It doesn't take much to deduce a computer maker's next jump in memory capacity. It's simply a function of Moore's Law combined with the price and availability of the raw components. Its next processor, on the other hand, can usually be gleaned straight from the manufacturer's chip roadmap.
Up until today the popular NAND flash memory chips that power the iPhone and iPod touch have been capped at 32GB making their maximum capacities 32GB and 64GB respectively. (The iPod touch has room for two NAND flash modules, hence the doubled maximum capacity over the iPhone's single NAND slot.)
It looks like that's all about to change as soon as next year when Toshiba begins shipping its 64GB NAND flash memory packages.

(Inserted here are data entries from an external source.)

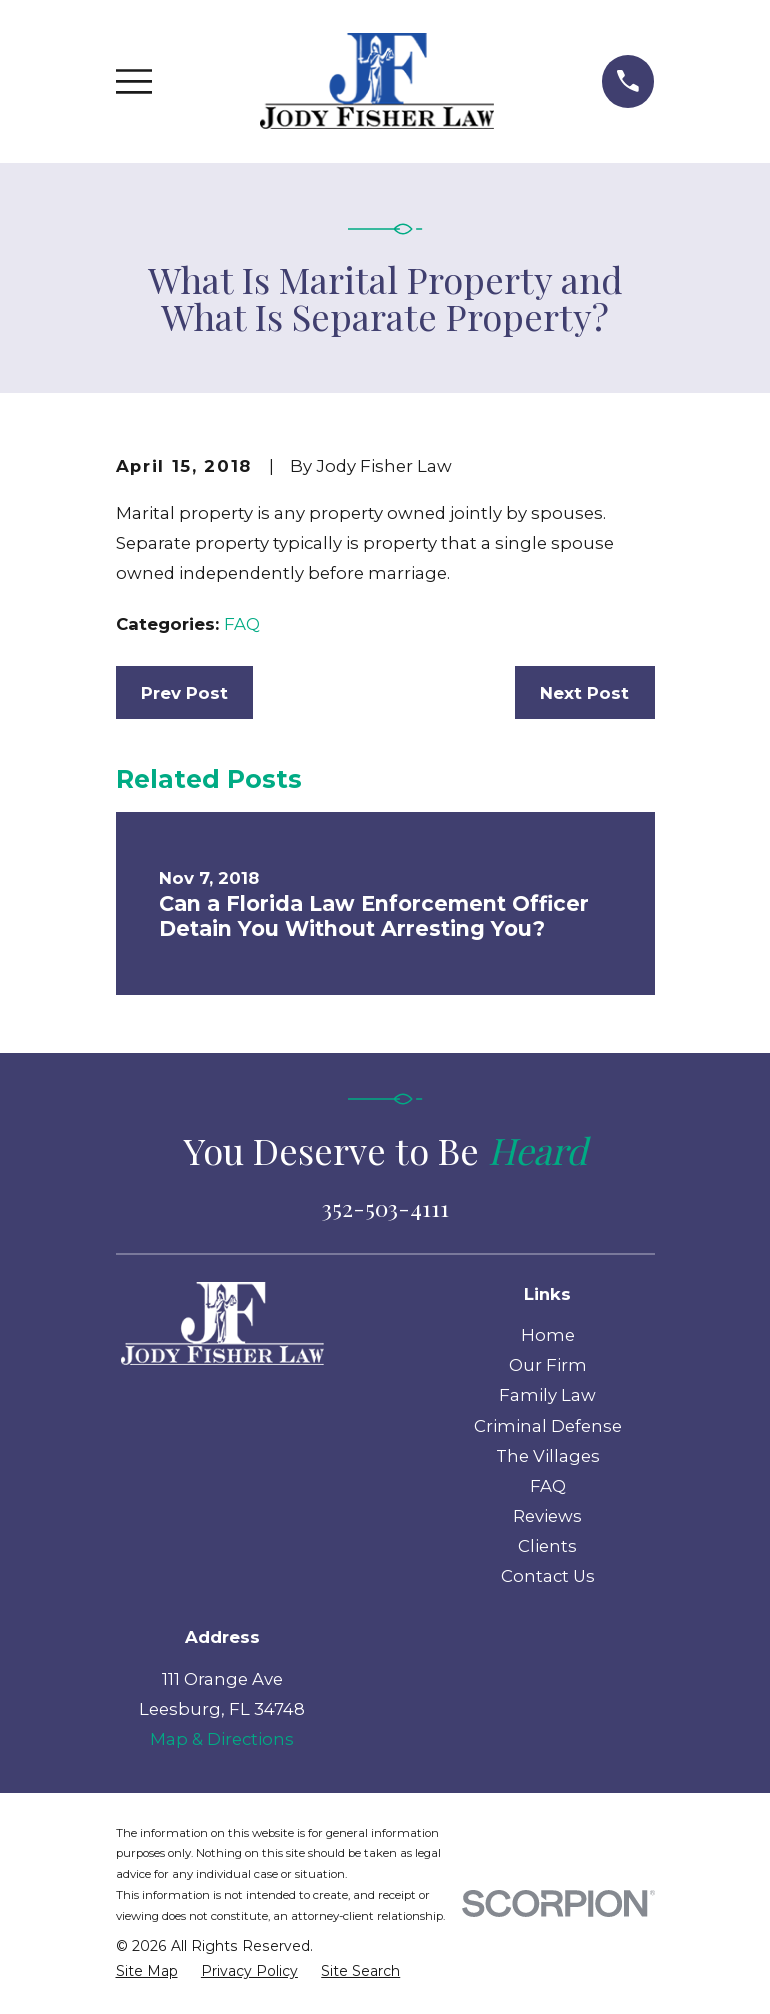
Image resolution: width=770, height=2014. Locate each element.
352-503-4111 (385, 1207)
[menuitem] (147, 1971)
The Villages (548, 1456)
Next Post (584, 693)
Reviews (547, 1516)
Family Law (547, 1395)
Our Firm (548, 1365)
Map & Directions (222, 1739)
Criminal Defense (548, 1426)
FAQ (242, 624)
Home (548, 1335)
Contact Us (548, 1576)
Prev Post (184, 693)
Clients (547, 1546)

Engadget reports that Toshiba is now sampling 64GB NAND flash modules with mass production slated to begin in Q1 2010. This is good news for users that have been clamoring for higher capacity devices as it looks like 64GB iPhones and 128GB iPod touches could be on tap for some time in the first quarter of 2010.

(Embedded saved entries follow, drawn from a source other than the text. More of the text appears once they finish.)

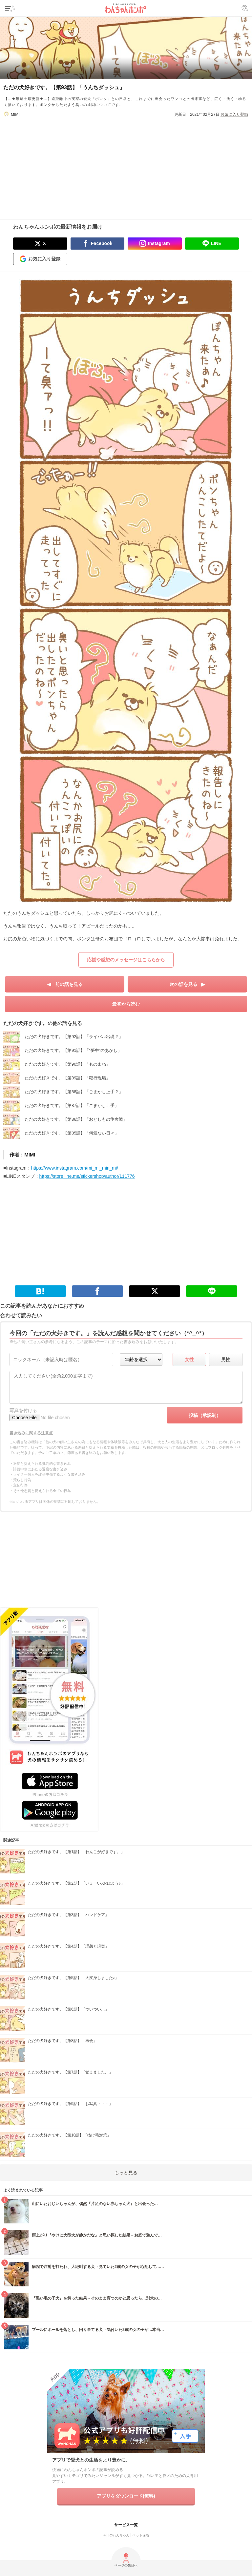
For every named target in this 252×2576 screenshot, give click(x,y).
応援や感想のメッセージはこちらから (126, 959)
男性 (225, 1359)
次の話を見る (183, 984)
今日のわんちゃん (116, 2535)
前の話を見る (69, 984)
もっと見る (126, 2172)
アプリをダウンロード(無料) (126, 2496)
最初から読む (126, 1004)
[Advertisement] (126, 164)
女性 (189, 1359)
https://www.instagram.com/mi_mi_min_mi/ (74, 1168)
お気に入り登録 (234, 114)
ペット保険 (141, 2535)
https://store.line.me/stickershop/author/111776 (87, 1176)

I'll go out on a limb to say that the new high-cap chips could mean the demise of the hard drive-based iPod classic. Apple would rather sell you an iPod touch and convert you into an App Store customer, than a dead-end clickwheel iPod classic.
According to Toshiba, 64GB can hold 1,070 hours of recorded music (at a 128Kbps), 8.3 hours of 17Mbps high definition video and 19.2 hours of 7Mbps standard definition video.
Which memory capacity do you usually buy for your gadgets? The minimum? Or do you pay the hefty premium for the high-capacity model?